=== Material for the task ===

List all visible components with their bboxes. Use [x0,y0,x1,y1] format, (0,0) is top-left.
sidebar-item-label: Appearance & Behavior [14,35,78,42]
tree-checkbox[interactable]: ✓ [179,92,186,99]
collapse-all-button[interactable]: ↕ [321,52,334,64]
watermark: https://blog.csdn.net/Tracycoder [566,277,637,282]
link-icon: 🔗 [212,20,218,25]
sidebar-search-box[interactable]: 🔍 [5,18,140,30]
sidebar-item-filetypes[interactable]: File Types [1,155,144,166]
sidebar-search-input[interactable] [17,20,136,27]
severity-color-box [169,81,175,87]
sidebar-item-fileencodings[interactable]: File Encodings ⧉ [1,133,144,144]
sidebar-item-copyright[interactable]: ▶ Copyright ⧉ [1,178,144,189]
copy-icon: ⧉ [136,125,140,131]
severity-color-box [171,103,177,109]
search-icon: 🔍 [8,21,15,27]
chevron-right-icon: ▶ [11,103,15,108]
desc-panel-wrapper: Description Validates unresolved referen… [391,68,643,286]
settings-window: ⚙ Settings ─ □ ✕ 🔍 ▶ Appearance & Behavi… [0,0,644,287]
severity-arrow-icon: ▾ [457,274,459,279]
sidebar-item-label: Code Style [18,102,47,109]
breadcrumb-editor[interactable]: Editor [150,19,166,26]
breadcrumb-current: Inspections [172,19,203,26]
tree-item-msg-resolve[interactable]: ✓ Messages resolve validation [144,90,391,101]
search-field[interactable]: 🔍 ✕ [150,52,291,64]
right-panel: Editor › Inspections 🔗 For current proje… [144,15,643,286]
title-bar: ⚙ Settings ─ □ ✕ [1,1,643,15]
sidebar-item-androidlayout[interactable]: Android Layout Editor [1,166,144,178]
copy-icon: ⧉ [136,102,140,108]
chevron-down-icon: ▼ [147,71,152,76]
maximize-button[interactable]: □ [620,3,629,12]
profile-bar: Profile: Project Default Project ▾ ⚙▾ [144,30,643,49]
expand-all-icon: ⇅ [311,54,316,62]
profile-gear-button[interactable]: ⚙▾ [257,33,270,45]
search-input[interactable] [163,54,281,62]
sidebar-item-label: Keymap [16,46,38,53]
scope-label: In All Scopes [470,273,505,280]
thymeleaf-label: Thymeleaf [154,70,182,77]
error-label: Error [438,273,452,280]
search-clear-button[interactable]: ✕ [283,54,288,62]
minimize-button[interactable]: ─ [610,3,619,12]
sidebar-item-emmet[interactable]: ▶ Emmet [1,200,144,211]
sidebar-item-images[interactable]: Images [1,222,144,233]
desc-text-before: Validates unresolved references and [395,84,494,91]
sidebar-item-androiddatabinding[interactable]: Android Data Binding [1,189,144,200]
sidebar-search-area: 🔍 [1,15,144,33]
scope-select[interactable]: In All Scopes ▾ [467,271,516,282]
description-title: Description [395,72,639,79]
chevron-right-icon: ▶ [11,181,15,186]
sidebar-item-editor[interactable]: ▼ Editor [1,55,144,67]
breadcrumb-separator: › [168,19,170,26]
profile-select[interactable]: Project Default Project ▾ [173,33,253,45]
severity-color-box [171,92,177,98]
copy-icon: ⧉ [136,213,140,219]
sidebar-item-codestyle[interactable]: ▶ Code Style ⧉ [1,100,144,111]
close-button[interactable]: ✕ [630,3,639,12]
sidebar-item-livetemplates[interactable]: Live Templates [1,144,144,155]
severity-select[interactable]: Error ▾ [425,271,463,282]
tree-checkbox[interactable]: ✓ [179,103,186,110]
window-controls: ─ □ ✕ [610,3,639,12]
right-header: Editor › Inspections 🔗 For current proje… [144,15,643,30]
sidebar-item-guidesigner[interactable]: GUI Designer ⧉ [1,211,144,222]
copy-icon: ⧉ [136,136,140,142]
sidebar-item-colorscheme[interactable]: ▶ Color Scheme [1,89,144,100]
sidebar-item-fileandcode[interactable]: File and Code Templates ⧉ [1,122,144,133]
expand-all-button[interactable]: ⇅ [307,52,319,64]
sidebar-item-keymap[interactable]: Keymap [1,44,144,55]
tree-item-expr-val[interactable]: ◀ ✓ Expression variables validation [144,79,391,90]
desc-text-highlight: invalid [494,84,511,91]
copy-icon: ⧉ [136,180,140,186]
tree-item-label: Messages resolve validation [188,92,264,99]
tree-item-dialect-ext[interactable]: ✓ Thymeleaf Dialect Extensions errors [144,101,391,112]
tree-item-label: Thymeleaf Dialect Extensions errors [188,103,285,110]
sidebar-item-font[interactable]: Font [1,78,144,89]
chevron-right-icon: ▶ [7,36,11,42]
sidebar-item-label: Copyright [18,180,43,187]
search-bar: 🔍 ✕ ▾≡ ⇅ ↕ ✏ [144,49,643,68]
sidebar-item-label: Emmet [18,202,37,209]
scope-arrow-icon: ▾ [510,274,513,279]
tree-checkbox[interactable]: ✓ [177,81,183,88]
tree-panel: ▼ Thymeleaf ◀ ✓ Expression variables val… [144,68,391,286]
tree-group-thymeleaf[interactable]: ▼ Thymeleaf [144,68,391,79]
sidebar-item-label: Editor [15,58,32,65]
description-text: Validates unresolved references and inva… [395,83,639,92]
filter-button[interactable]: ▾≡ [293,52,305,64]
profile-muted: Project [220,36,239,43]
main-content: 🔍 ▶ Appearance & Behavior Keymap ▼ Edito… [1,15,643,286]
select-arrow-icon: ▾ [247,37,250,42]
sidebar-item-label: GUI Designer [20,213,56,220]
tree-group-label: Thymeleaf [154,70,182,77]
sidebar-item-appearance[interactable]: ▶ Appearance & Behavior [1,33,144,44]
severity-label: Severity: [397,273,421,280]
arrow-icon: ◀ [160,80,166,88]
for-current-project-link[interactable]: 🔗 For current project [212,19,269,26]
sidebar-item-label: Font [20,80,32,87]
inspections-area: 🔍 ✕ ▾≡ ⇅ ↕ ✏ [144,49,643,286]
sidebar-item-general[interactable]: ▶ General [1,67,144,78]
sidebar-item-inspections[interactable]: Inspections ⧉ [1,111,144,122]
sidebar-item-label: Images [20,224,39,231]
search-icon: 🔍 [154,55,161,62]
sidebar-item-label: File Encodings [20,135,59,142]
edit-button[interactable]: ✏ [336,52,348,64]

===
=== Material for the task ===

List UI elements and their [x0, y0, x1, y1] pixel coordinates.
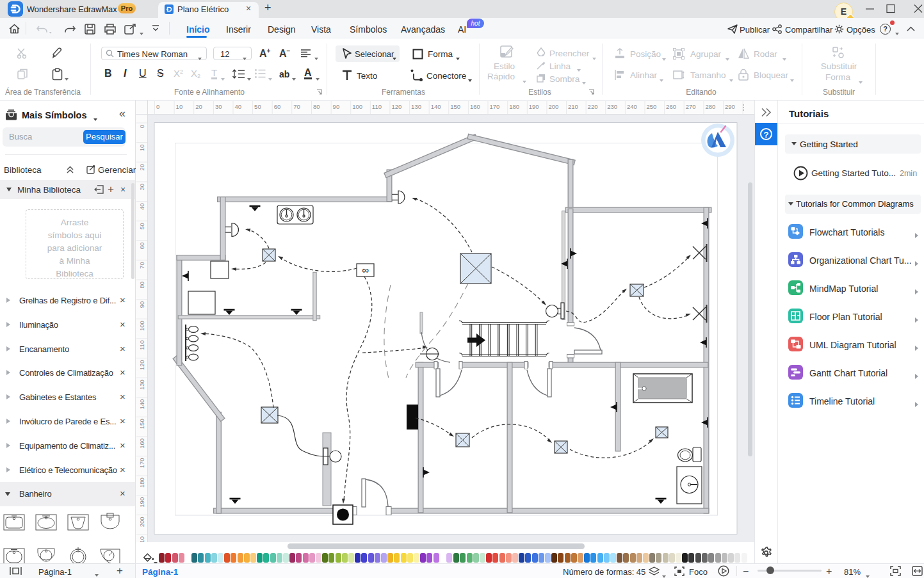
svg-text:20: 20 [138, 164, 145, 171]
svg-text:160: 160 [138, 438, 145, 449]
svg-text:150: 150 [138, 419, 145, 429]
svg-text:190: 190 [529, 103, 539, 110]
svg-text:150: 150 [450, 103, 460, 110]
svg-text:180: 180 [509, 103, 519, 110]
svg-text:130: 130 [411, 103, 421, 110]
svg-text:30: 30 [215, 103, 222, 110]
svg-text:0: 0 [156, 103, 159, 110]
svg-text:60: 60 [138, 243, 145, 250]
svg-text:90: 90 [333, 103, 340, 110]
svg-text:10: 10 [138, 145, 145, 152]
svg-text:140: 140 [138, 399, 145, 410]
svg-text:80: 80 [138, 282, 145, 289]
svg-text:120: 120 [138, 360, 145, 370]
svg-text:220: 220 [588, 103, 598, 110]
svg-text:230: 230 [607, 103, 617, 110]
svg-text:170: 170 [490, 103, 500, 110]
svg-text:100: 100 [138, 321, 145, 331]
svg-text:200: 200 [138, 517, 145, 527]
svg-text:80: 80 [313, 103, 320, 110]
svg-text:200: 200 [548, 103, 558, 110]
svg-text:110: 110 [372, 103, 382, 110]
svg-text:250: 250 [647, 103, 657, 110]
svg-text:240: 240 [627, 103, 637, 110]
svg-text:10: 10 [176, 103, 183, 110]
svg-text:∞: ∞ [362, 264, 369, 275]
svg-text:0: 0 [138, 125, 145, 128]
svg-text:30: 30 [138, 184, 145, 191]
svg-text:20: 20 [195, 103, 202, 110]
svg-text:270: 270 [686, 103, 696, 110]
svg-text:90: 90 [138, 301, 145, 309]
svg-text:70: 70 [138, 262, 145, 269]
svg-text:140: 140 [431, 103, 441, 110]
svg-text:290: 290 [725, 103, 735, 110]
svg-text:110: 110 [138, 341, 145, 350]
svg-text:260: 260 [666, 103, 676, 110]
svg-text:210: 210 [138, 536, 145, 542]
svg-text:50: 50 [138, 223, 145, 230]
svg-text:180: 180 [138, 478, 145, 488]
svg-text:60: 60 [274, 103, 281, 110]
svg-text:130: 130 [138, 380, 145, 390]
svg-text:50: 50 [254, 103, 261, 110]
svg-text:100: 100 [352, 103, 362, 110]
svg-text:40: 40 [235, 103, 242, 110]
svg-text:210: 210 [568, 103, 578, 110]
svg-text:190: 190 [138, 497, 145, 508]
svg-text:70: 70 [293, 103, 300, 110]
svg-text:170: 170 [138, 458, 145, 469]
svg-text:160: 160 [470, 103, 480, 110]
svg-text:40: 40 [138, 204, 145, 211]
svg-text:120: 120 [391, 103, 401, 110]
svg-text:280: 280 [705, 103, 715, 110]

===

**Brief**
Show every line of the entries above where the word "List" occurs.

**Answer to this task**
List all visible components with their bboxes. Use [x0,y0,x1,y1] format, (0,0) is top-left.
List UI elements and their [x0, y0, x1, y1] pixel coordinates.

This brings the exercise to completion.